由于缺乏能够准确灵活地模拟各种检查协议中源和探测器的协议和视场特定准直以及运动轨迹的现有工具,并且 MC 模拟的计算效率低下,因此数字断层融合(DT)中的器官剂量估计具有挑战性。本研究的目的是通过开发和基准测试与患者特定计算体模兼容的 GPU 加速 MC 模拟框架来克服这些限制,以实现 DT 中器官剂量的个体化估计。
用于 DT 中个体化剂量估计的框架是作为两步工作流程开发的:(1)接受患者特定计算体模和检查描述(用于定义感兴趣解剖区域的末端的器官标记、管电压、源到图像距离、角扫描范围、投影视图数量以及枢轴点到图像距离 - PPID)的自定义 MATLAB 代码,以计算临床 DT 系统的视场(FOV),(2)基于计算的 FOV 模拟临床 DT 系统配置的 MC 工具(使用 MC-GPU 开发),以估计器官剂量。
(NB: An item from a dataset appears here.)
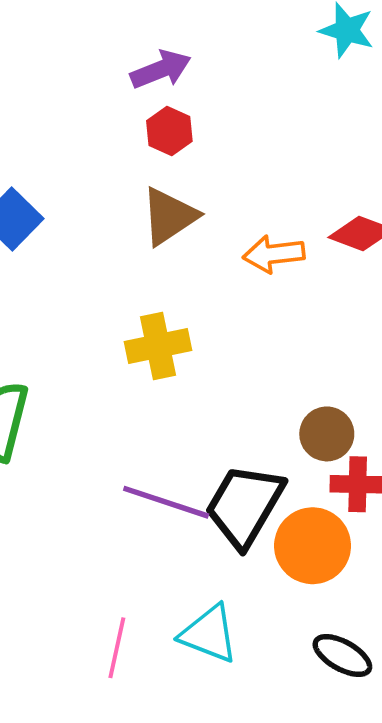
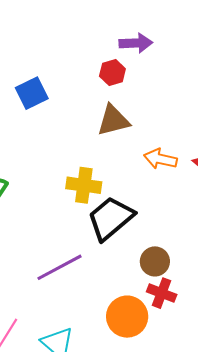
red hexagon: (169, 131) -> (112, 72), moved
purple line: (166, 502) -> (59, 267), turned -66
black trapezoid: (244, 505) -> (111, 218), moved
使用该框架,我们使用商业 DT 系统(GE Healthcare,Waukesha,WI 的 VolumeRad)对成年参考患者模型(M;30 岁)进行了 28 个敏感器官的剂量估计。将估计值与佛罗里达大学先进辐射剂量研究实验室开发的可比器官剂量估计框架(参考数据集)的数值进行了基准测试,用于前后胸检查。将产生的差异量化为相对百分比误差,并进行分析以确定任何潜在的偏差和不确定性来源。还对相同模拟的框架的时间性能(以秒为单位的运行时间)进行了量化,以评估工作流程在时间受限的临床应用中的可行性。
开发的框架的器官剂量估计与参考数据集非常吻合,所有敏感器官的相对百分比误差在-6.9%至 5.0%之间,平均绝对百分比差异为 1.7%,除了睾丸和晶状体,其相对百分比误差分别为-18.9%和-27.6%,这是由于它们位于初级照射场之外的相对位置,导致沉积能量的光子较少,因此估计器官剂量的误差更高。对于相同的模拟,运行时间为 916.3 秒,与现有的非并行 MC 工具相比,性能有了显著提高。
本研究成功开发并基准测试了与患者特定的人体解剖计算体模兼容的 GPU 加速框架,用于在 DT 中准确进行个体化器官剂量估计。通过实现器官剂量的个体化估计,该框架可以为临床医生和研究人员提供必要的工具,帮助他们跟踪患者的辐射负担,以进行剂量监测,并识别患者群体中器官剂量的趋势和关系,以优化现有检查协议并开发新的检查协议。